The Growth and Infrastructure Bill (out today) sets out a bundle of new things for us to get our heads around over the next few days. The thing that jumps out at me are the consequences of becoming designated under section 62A.
It’s always a danger to speed-read regulations, but this is how it looks to me:
– a council becomes designated (we’ll probably end up calling it a “standards” authority again)
– applicants can choose to apply directly to the secretary of state. Probably a balance of risks consideration. After all the council is slow, but they’ll lose the right of appeal. The class of applications is yet to be prescribed but the sporting money is on Majors.

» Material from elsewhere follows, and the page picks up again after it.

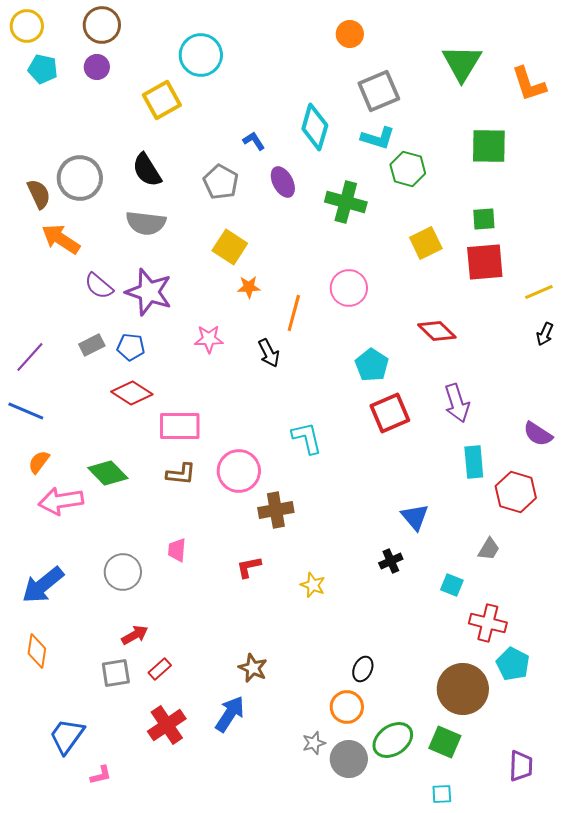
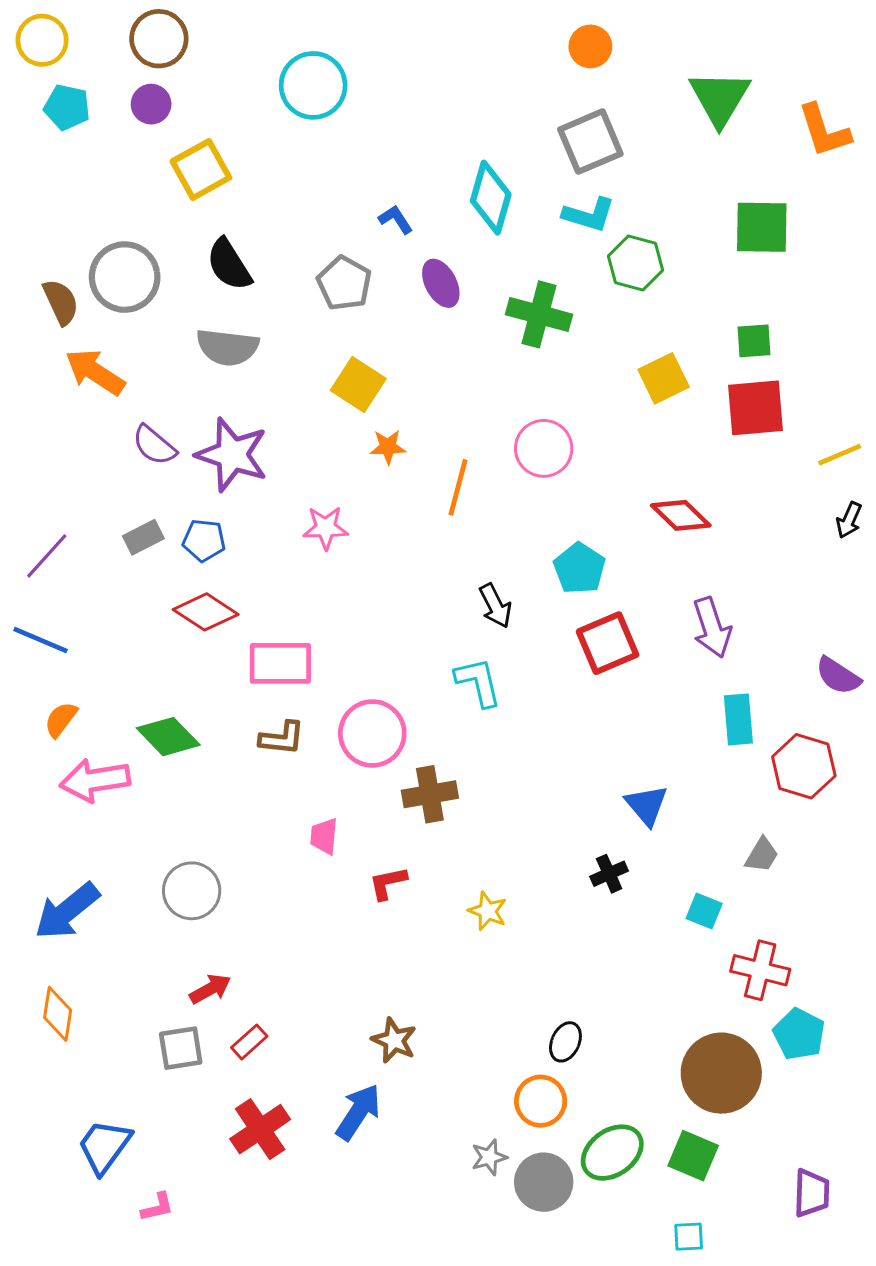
orange circle: (350, 34) -> (590, 46), moved
yellow square: (162, 100) -> (201, 170), moved
black arrow: (269, 353) -> (495, 606), moved
pink trapezoid: (177, 550) -> (324, 836), moved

– the secretary of state collects the fee (see tail-end of Schedule 1)
– the secretary of state can direct the council to carry out some work (clause 6). It’s not set out, but feels like issuing and compiling consultations.

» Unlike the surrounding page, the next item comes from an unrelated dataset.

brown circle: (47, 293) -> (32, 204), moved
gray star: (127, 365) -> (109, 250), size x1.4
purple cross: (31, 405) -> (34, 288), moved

Many others will, I’m sure, want to address the issue that this measure bypasses the Local Planning Authority (clue is in the name). For me, this feels like an extremely serious sanction indeed. In previous years, the ‘standards’ designation meant a loss of some PDG and some hassle. You could survive and bounce back. Let’s set out how grim this new version of designation could be.
We know from the work we did modelling fees last year that the majors are the only category that councils can process and recover their costs. In round numbers, let’s say a planning authority takes £2m of fees and spends £3m. The tax payers contribute £1m to balance the books.

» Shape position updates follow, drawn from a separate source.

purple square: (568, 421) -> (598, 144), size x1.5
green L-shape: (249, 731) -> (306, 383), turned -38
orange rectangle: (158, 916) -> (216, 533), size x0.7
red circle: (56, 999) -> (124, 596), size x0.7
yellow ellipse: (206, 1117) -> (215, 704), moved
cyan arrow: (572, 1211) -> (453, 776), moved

Let’s model the impact of standards if all the applications were to go to PINS (this is a deliberately downbeat assessment):
- Loss of majors income : £0.5m
- Loss of majors costs : £0.4m
- Pass-back of consultation work etc from PINS : £0.1m
- Impact on financial position:
- Income = £2m – £0.5m = £1.5m
- Costs = £3m – £0.4m + £0.1m = £2.7m
- Tax payers contribute £1.2m to balance the books.
So, back of fag packet using semi-real numbers says the impact of standards is that costs increase by 20%. Moreover, it could lead to:
- Higher cost of department exacerbated with less work going through it – overheads could also increase per head
- Loss of the most interesting work
- Difficult to see how you break out of a downward spiral
Apologies for the slightly alarmist tone. But this feels very serious for the health of planning departments. Pay attention to your handling times. Monitor your success rates at appeal. Do not get caught up in this.